(Dataset entries)

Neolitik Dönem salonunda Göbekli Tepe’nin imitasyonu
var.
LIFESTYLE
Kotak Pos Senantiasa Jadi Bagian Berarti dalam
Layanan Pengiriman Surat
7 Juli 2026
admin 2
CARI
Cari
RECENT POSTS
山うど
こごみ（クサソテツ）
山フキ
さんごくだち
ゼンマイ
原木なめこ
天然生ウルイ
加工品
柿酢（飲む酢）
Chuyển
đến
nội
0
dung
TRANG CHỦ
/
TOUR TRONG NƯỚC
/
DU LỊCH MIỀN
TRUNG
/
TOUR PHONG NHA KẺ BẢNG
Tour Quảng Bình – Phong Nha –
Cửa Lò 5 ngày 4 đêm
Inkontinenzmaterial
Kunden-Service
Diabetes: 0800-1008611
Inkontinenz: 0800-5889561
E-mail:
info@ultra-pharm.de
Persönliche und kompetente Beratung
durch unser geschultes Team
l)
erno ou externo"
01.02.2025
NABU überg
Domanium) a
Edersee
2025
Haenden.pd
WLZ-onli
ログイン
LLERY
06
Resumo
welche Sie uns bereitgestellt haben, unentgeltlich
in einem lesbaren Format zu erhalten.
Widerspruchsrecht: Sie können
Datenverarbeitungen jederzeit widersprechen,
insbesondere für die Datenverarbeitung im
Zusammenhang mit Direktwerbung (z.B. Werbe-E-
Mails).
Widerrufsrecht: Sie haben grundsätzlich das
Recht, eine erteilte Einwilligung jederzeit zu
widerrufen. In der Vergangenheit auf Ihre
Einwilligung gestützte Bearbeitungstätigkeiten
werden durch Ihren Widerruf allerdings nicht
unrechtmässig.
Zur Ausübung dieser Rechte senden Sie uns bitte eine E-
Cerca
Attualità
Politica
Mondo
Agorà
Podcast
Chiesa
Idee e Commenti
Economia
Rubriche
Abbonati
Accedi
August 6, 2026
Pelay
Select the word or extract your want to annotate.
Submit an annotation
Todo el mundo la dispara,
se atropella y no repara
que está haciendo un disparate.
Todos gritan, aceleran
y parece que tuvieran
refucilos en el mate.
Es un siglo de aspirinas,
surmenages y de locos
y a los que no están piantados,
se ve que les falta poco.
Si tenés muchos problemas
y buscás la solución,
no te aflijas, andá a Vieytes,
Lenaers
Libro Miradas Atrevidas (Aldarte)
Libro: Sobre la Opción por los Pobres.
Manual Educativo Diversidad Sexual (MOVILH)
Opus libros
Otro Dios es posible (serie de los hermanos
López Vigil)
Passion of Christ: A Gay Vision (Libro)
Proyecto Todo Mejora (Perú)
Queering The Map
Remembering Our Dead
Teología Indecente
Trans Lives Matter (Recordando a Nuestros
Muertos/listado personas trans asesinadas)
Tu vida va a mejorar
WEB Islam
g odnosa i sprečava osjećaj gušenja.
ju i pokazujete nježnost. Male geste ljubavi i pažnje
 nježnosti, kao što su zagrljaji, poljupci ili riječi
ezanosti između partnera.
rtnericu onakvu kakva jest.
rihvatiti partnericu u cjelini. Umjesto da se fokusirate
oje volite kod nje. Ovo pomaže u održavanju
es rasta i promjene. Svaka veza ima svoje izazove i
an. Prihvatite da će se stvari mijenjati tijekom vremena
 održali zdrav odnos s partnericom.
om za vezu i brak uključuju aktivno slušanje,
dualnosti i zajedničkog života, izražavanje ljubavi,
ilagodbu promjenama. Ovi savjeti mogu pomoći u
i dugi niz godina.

● **YOUR INSTRUCTIONS**:
The answer must be a single number: how many lines of the records contain the string "jederzeit".

● **ANSWER AREA**:
2